Une méta-analyse reprenant 10 essais contrôlés chez 3006 patients a montré que le traitement séquentiel permettait d’obtenir un taux d’éradication significativement plus élevé (91%) que la trithérapie à base de clarithromycine ou de métronidazole (75,7%). Ce résultat pourrait être lié à une meilleure efficacité du traitement séquentiel sur les souches résistantes à la clarithromycine. La quadrithérapie à base de bismuth : Une quadrithérapie associant IPP, tétracyclines, métronidazole et bismuth est l’alternative la plus intéressante, particulièrement chez les patients allergique aux béta-lactamines ou ayant reçu précédemment des macrolides qu’elle qu’en soit l’indication.

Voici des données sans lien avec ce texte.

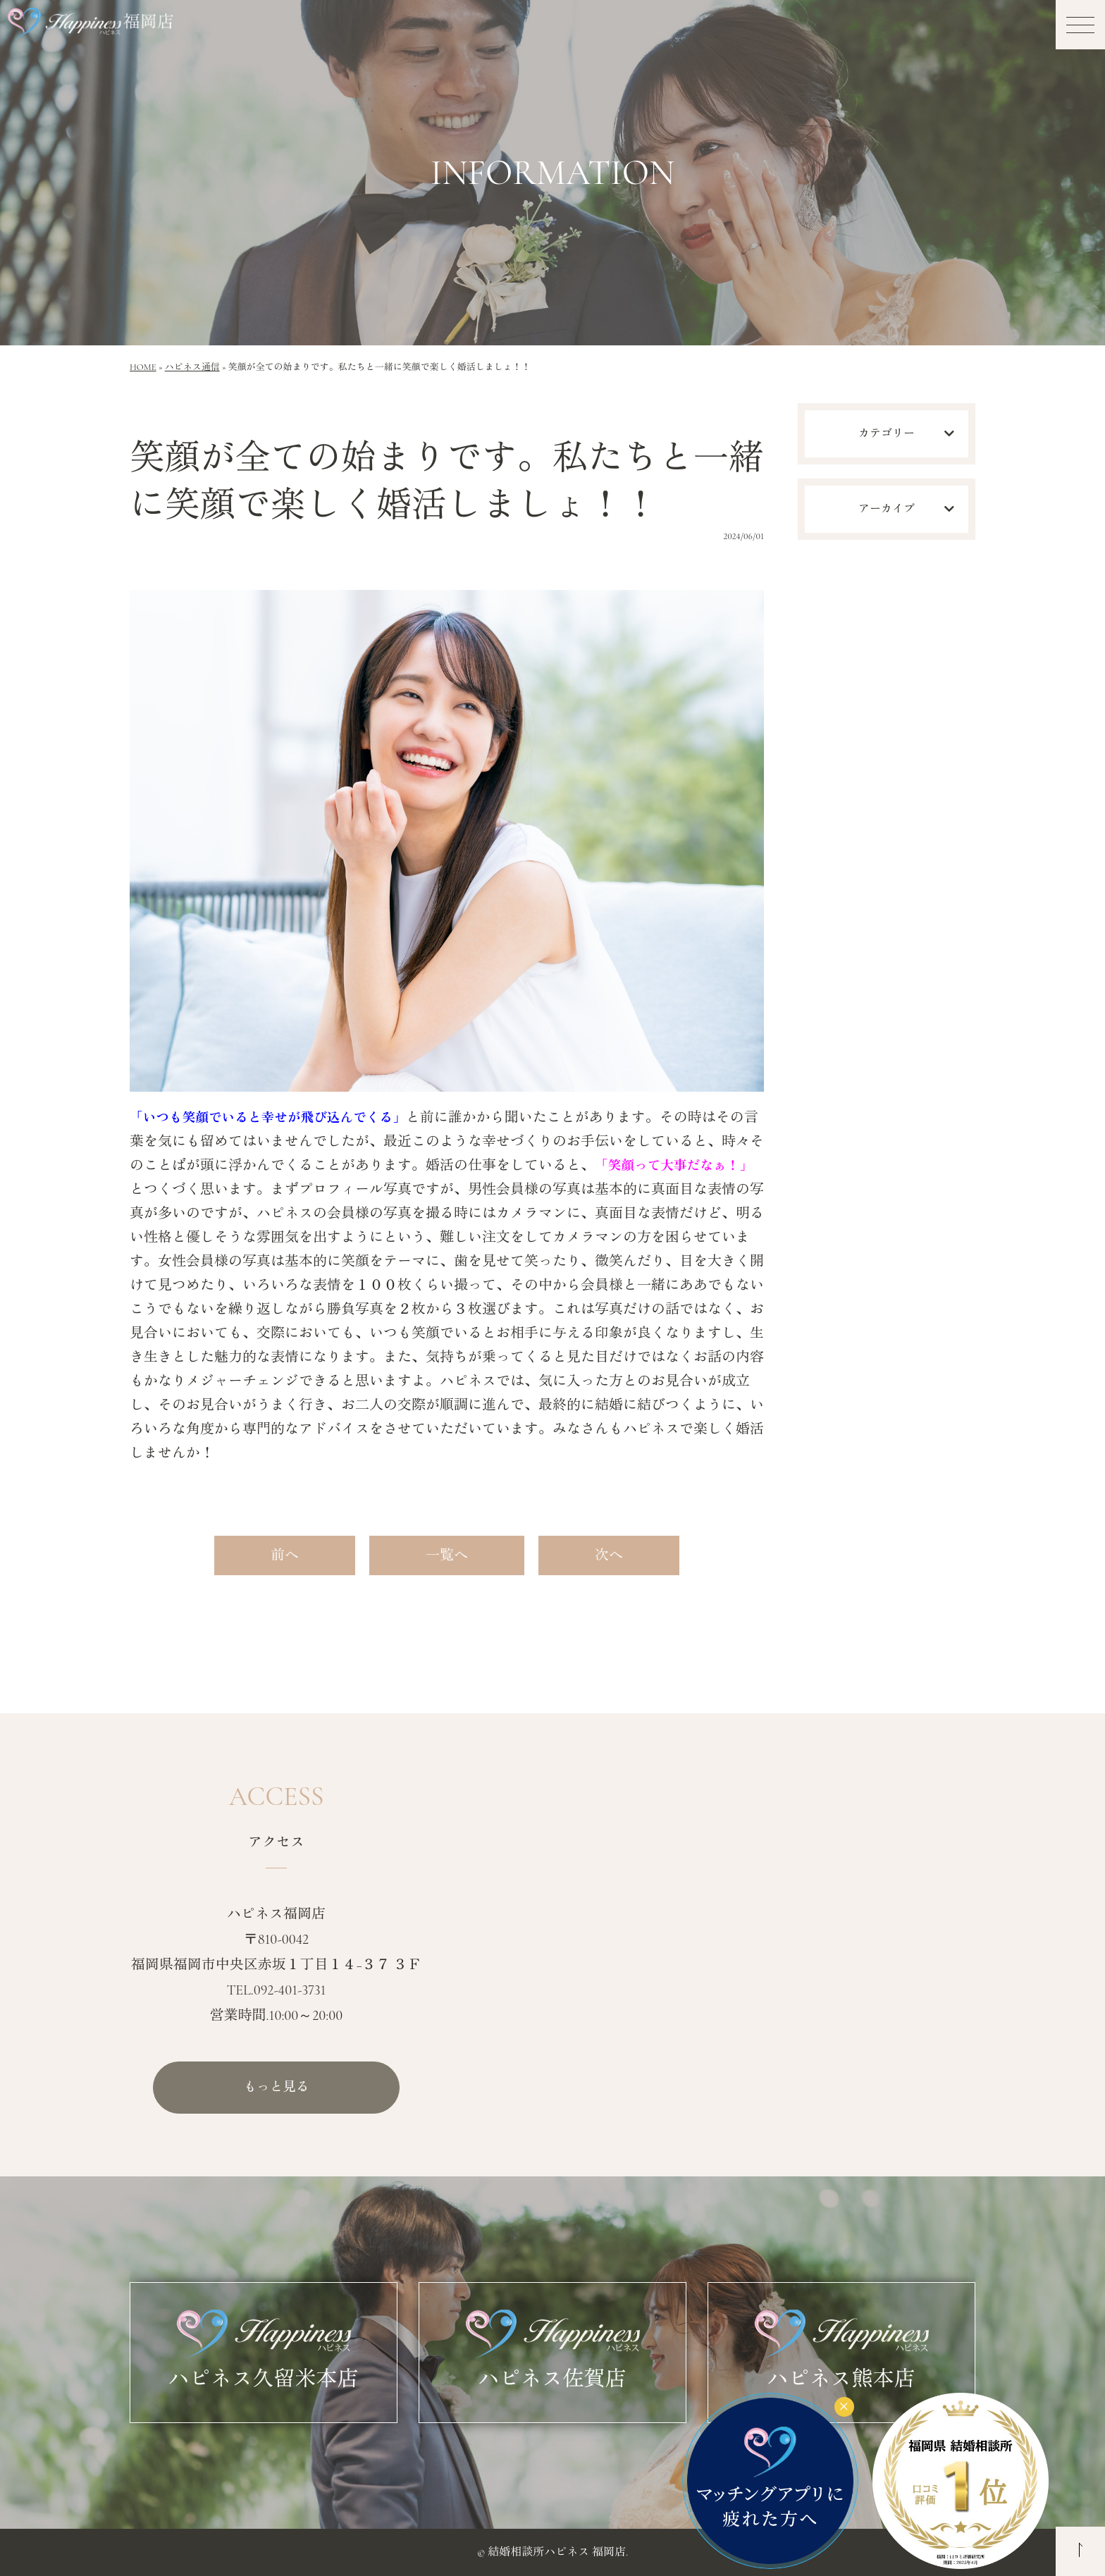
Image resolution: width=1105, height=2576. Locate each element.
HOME (143, 367)
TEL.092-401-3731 (276, 1989)
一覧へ (447, 1555)
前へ (285, 1555)
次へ (609, 1555)
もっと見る (276, 2087)
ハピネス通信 (192, 367)
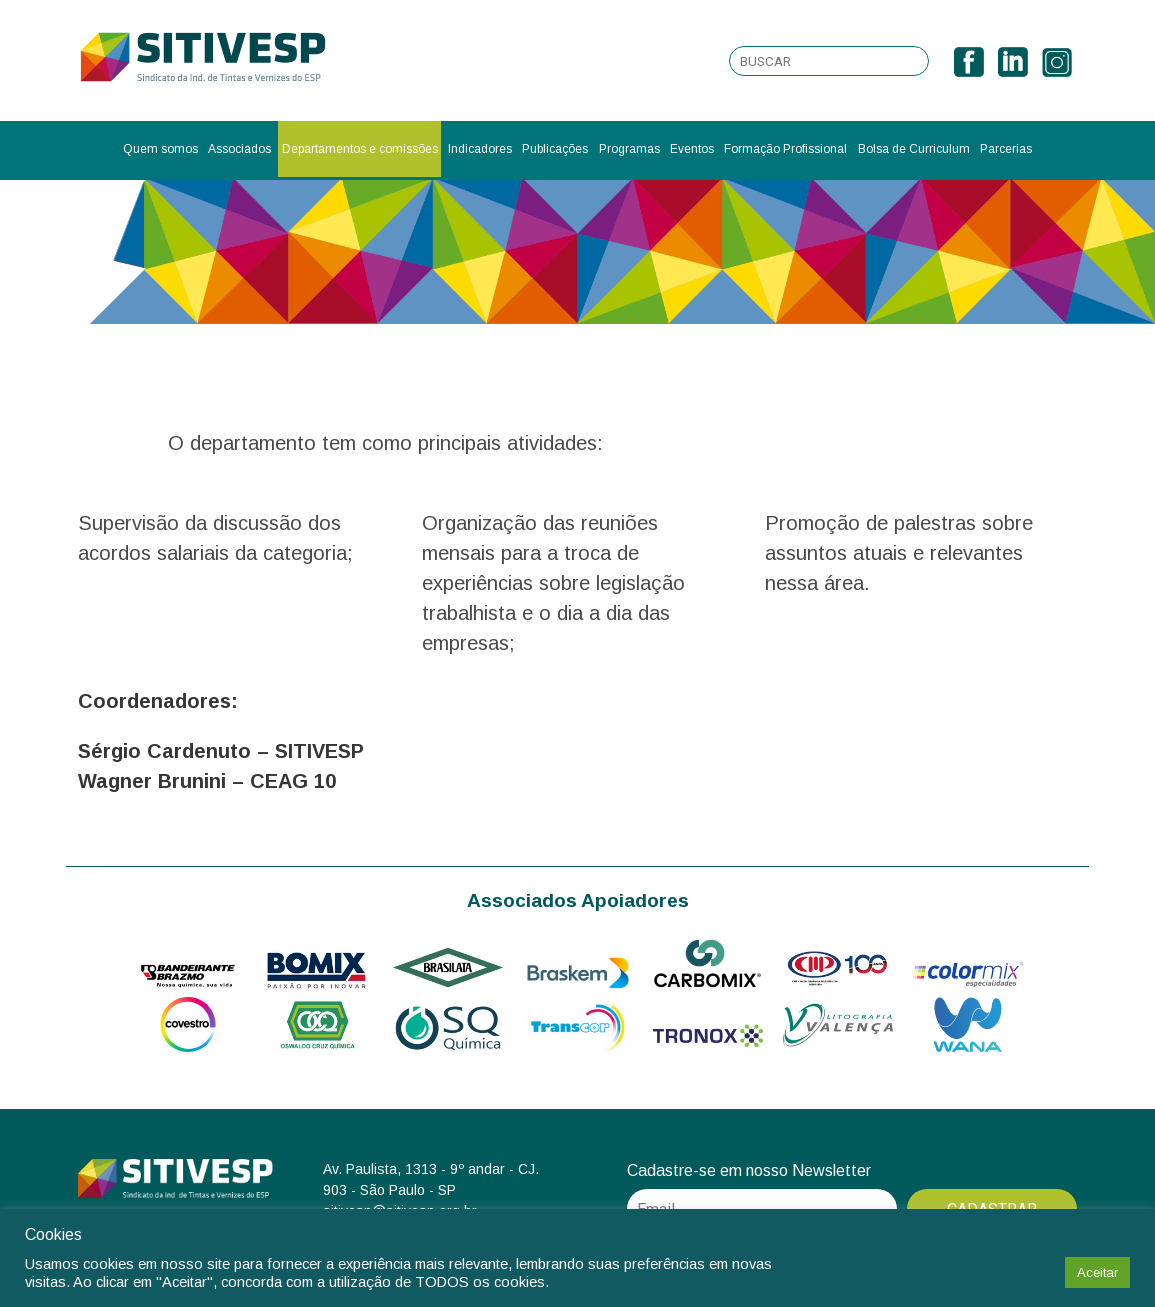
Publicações (555, 149)
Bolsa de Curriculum (914, 149)
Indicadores (480, 149)
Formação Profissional (785, 149)
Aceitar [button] (1097, 1272)
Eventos (692, 149)
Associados (239, 149)
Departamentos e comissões (360, 149)
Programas (629, 149)
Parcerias (1006, 149)
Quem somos (160, 149)
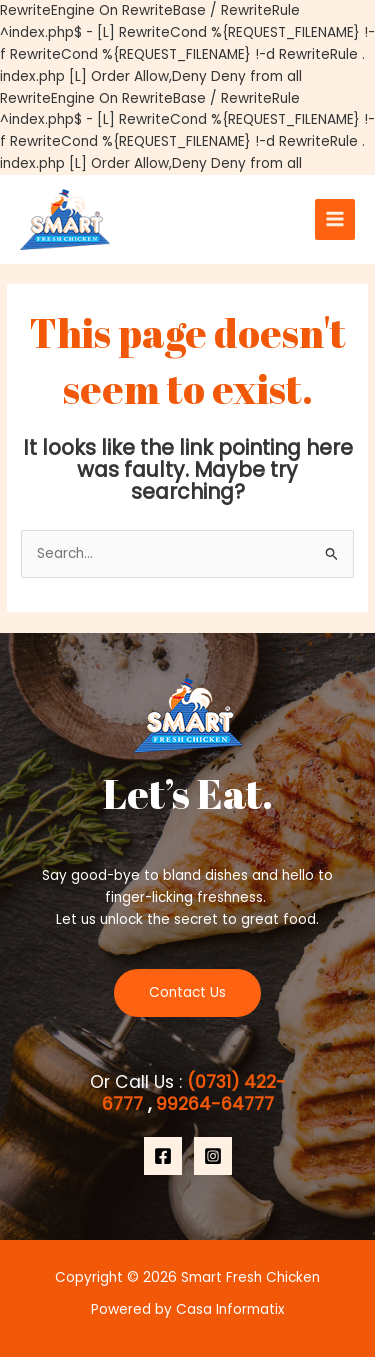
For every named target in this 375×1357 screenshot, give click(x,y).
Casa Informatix (230, 1309)
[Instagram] (213, 1156)
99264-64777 (212, 1104)
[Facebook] (163, 1156)
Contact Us (187, 992)
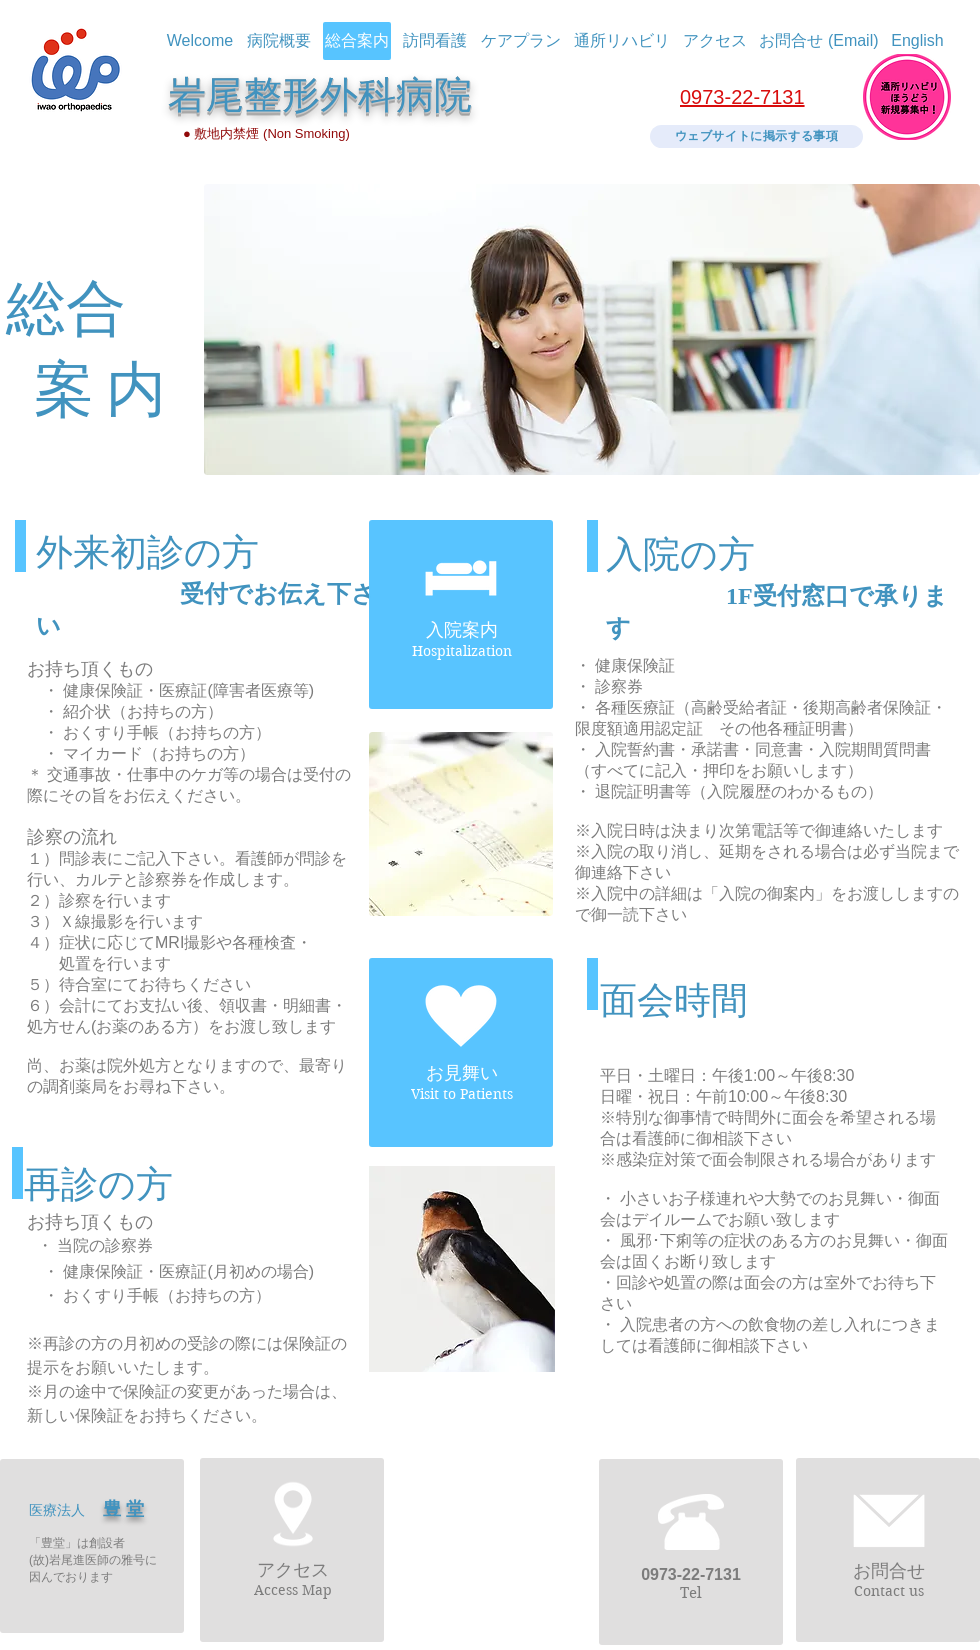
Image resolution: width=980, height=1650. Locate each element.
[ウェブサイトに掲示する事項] (756, 136)
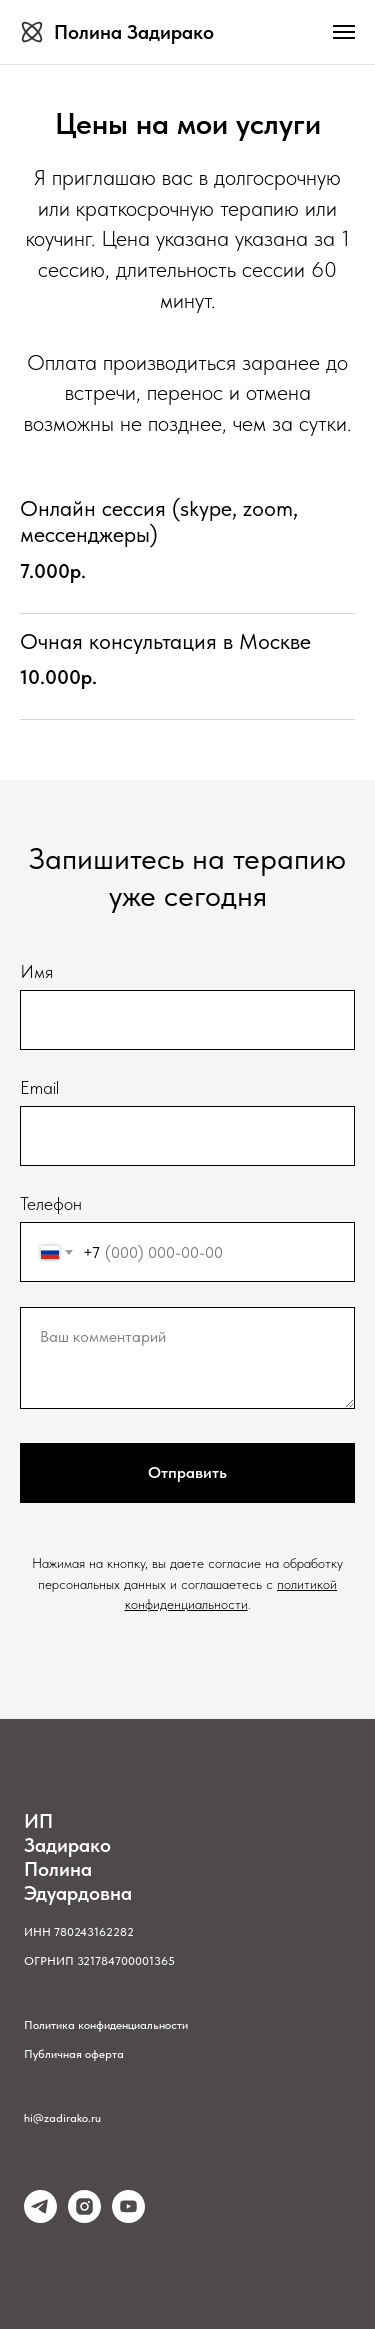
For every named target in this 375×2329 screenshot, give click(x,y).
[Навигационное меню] (344, 32)
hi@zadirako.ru (62, 2118)
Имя (36, 971)
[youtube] (128, 2217)
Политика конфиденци (82, 2025)
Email (39, 1087)
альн (152, 2025)
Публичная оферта (74, 2054)
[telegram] (40, 2217)
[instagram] (84, 2217)
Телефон (51, 1203)
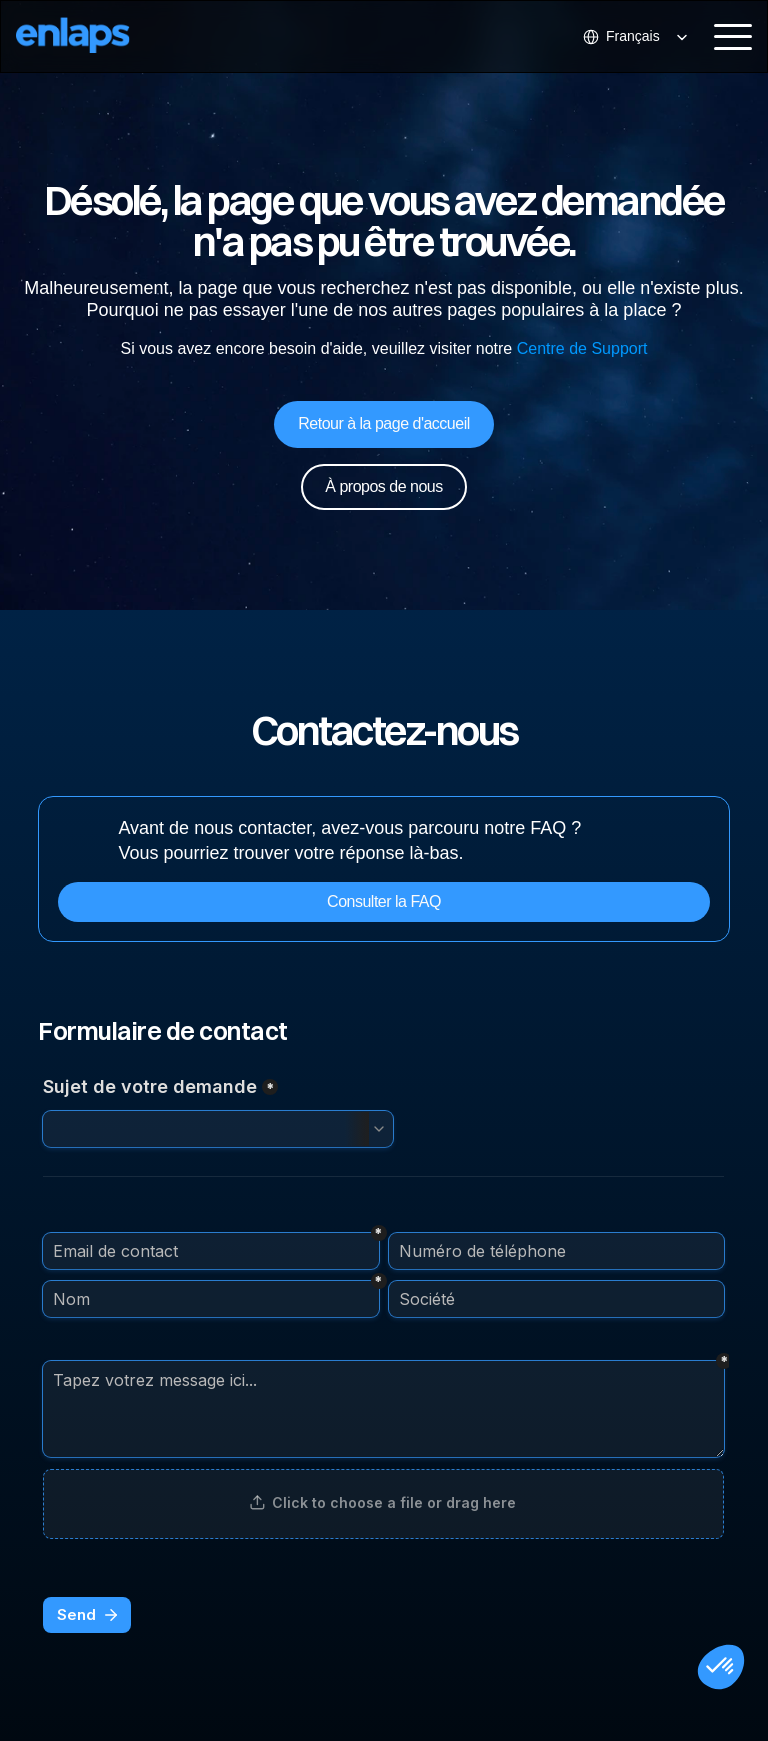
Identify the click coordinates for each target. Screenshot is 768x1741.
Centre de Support (582, 348)
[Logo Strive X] (90, 36)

Une nouvelle formulation galénique réunissant dans une seule gélule 140 mg de sous citrate de bismuth, 125 mg de métronidazole et 125 mg de tétracycline a une AMM européenne. Trois gélules sont administrées 4 fois par jour en association à 20 mg d’oméprazole deux fois par jour pendant 10 jours. Une récente étude randomisée multicentrique a montré des taux d’éradication plus élevés avec cette quadrithérapie qu’avec la trithérapie à base de clarithromycine : 93 % en per-protocole (PP) et 80 % en ITT versus 70 % en PP et 55 % en ITT. Dans tous les cas, le contrôle de l’éradication doit être systématique après 4 semaines d’arrêt de l’antibiothérapie et 15 jours d’arrêt des IPP. »2 Société Nationale Française de Gastro-Entérologie. Conseil de pratique. Infection à Helicobacter pylori de l’adulte. Elément de référence : Management of H.pylori Infection-The Maastricht IV/ Florence Consensus Report Gut.2012 . Capture d’écran 2014-05-29 à 13.57.37

« La spécialité PYLERA 140 mg/125mg/125mg gélule, association fixe d’un sel de bismuth et de deux antibiotiques : sous-citrate de bismuth potassique (140 mg), tétracycline (125 mg), métronidazole (125 mg), déjà commercialisée aux USA, bénéficie maintenant d’une AMM en Europe. En association avec un inhibiteur de pompe à protons (oméprazole) cette spécialité indiquée dans l’éradication de Helicobacter pylori (HP) constitue une nouvelle thérapeutique en France par le principe de son association fixe de composants dans cette indication et la présence de certains constituants avec notamment un sel de bismuth. Cette spécialité répond à un besoin médical permettant de disposer d’un nouveau traitement en réponse à l’évolution des résistances aux antibiotiques. Actuellement la prise en charge thérapeutique de l’éradication de Helicobacter pylori chez l’adulte en France repose sur une association de deux antibiotiques et d’un inhibiteur de la pompe à protons, qui n’obtient que 70 % de succès avec les traitement de première intention (clarithromycine + amoxicilline + inhibiteur de la pompe à protons) du fait de la résistance de H.pylori à la clarithromycine. L’AMM octroyée à PYLERA est justifiée par le rapport bénéfice-risque jugé favorable principalement sur les résultats d’une étude clinique européenne pivotale. Les données d’efficacité montrent un taux d’éradication à HP supérieur avec PYLERA+oméprazole en comparaison au traitement de référence (oméprazole + amoxicilline + clarithromycine). Les données de sécurité d’emploi disponibles sont rassurantes (études du dossier, données post-marketing américaines, utilisation du bismuth colloïdal commercialisé dans d’autres pays d’Europe). Il est important de souligner des différences essentielles dans l’analyse du risque entre les sels de bismuth utilisés dans les années 70 et associées à une toxicité neurologique importante (encéphalopathie) et le PYLERA :

  • faible quantié totale de sous-citrate de bismuth potassique administrée (PYLERA 1680 mg/j) versus 5 à 20 g/jour,
  • courte durée de traitement (PYLERA 10 jours versus 4 semaines à 30 ans)
  • type de sel différent du type de sel incriminé dans les encéphalopathies (i.e. Sels insolubles).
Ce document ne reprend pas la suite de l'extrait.